**What needs to be done**
Provide again, from the entries below, every line from the one containing "Internationaler „Solar for" through the one containing "Gewinner des „Solar", exactly as written, and no other line.

'''

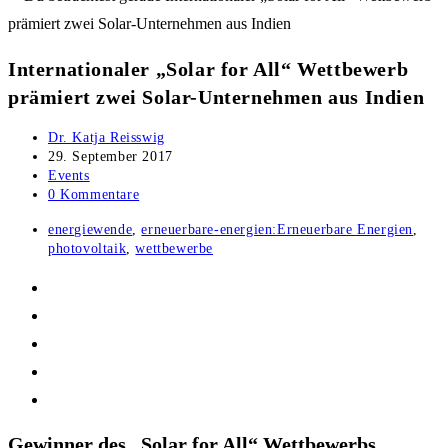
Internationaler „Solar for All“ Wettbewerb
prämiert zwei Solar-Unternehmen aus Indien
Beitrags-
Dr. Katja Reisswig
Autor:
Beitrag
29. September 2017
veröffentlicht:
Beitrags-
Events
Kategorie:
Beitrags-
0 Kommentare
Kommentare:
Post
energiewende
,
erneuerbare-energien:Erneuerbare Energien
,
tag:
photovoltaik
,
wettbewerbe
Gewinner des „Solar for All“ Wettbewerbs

'''
'''

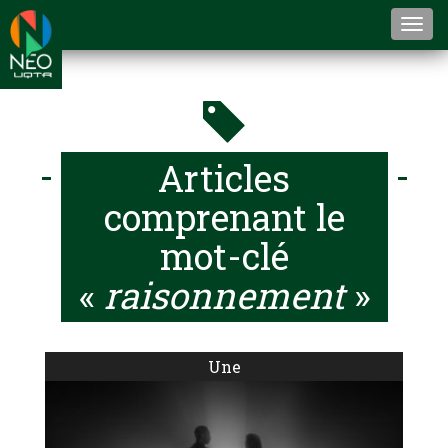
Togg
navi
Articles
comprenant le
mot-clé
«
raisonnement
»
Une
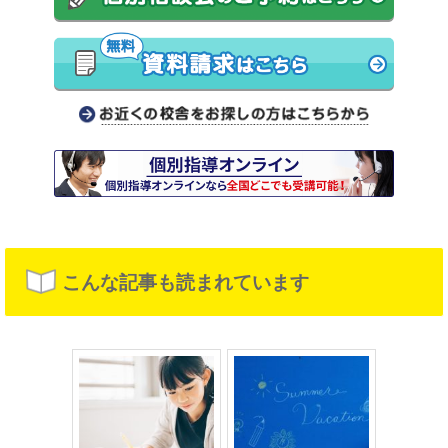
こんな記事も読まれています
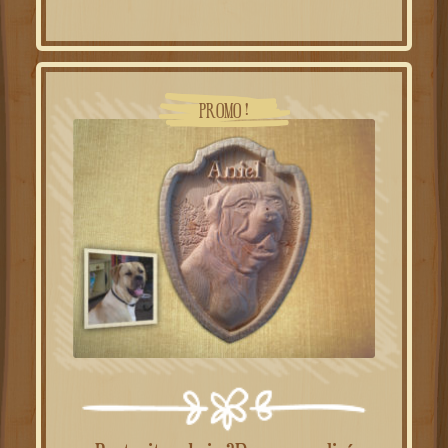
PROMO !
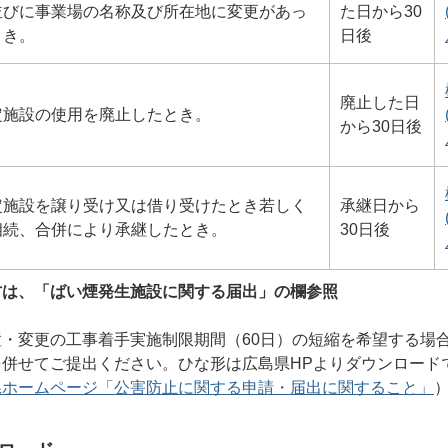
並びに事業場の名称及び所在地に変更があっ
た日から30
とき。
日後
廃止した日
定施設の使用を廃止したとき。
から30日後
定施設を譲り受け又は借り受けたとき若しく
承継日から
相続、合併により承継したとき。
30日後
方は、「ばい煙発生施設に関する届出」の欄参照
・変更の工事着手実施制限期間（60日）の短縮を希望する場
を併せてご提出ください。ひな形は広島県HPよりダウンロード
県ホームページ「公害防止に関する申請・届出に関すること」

'''

**Task response**
Internationaler „Solar for All“ Wettbewerb
prämiert zwei Solar-Unternehmen aus Indien
Beitrags-
Dr. Katja Reisswig
Autor:
Beitrag
29. September 2017
veröffentlicht:
Beitrags-
Events
Kategorie:
Beitrags-
0 Kommentare
Kommentare:
Post
energiewende
,
erneuerbare-energien:Erneuerbare Energien
,
tag:
photovoltaik
,
wettbewerbe
Gewinner des „Solar for All“ Wettbewerbs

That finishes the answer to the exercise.